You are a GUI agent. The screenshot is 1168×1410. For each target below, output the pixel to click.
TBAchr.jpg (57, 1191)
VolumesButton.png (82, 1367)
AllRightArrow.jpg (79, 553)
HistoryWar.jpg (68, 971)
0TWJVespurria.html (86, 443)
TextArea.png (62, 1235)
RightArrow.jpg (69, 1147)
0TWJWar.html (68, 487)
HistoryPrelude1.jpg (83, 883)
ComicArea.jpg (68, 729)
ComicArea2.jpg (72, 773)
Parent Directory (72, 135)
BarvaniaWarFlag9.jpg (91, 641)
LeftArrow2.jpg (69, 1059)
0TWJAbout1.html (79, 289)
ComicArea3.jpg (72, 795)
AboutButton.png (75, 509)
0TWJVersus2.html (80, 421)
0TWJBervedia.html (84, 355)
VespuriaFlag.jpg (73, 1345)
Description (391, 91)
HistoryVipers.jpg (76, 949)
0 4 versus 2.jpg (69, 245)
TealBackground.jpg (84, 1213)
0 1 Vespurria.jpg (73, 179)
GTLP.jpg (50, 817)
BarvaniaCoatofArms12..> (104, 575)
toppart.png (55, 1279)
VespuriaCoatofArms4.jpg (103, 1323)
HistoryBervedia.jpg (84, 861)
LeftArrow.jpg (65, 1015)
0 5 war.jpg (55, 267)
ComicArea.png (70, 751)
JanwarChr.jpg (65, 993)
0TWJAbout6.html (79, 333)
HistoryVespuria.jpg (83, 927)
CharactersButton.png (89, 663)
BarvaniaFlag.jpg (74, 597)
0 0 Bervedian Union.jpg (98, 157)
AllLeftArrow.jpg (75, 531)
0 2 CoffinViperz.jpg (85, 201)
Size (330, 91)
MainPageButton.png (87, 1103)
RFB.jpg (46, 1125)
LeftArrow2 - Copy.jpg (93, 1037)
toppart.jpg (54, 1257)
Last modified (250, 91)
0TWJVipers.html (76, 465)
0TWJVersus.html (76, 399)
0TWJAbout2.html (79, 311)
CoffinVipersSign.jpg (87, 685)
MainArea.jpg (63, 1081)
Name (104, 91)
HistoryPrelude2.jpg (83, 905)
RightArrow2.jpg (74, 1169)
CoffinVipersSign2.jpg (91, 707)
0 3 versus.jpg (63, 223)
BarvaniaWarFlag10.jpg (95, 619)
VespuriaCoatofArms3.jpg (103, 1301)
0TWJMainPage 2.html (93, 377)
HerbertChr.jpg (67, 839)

============================================================

▸ Your assignment: Take the line that contains "0 1 Vespurria.jpg (73, 179)" and every line after it through the end of the listing above, and repeat them exactly.

▸ Written solution:
0 1 Vespurria.jpg (73, 179)
GTLP.jpg (50, 817)
BarvaniaCoatofArms12..> (104, 575)
toppart.png (55, 1279)
VespuriaCoatofArms4.jpg (103, 1323)
HistoryBervedia.jpg (84, 861)
LeftArrow.jpg (65, 1015)
0 5 war.jpg (55, 267)
ComicArea.png (70, 751)
JanwarChr.jpg (65, 993)
0TWJAbout6.html (79, 333)
HistoryVespuria.jpg (83, 927)
CharactersButton.png (89, 663)
BarvaniaFlag.jpg (74, 597)
0 0 Bervedian Union.jpg (98, 157)
AllLeftArrow.jpg (75, 531)
0 2 CoffinViperz.jpg (85, 201)
Size (330, 91)
MainPageButton.png (87, 1103)
RFB.jpg (46, 1125)
LeftArrow2 - Copy.jpg (93, 1037)
toppart.jpg (54, 1257)
Last modified (250, 91)
0TWJVipers.html (76, 465)
0TWJVersus.html (76, 399)
0TWJAbout2.html (79, 311)
CoffinVipersSign.jpg (87, 685)
MainArea.jpg (63, 1081)
Name (104, 91)
HistoryPrelude2.jpg (83, 905)
RightArrow2.jpg (74, 1169)
CoffinVipersSign2.jpg (91, 707)
0 3 versus.jpg (63, 223)
BarvaniaWarFlag10.jpg (95, 619)
VespuriaCoatofArms3.jpg (103, 1301)
0TWJMainPage 2.html (93, 377)
HerbertChr.jpg (67, 839)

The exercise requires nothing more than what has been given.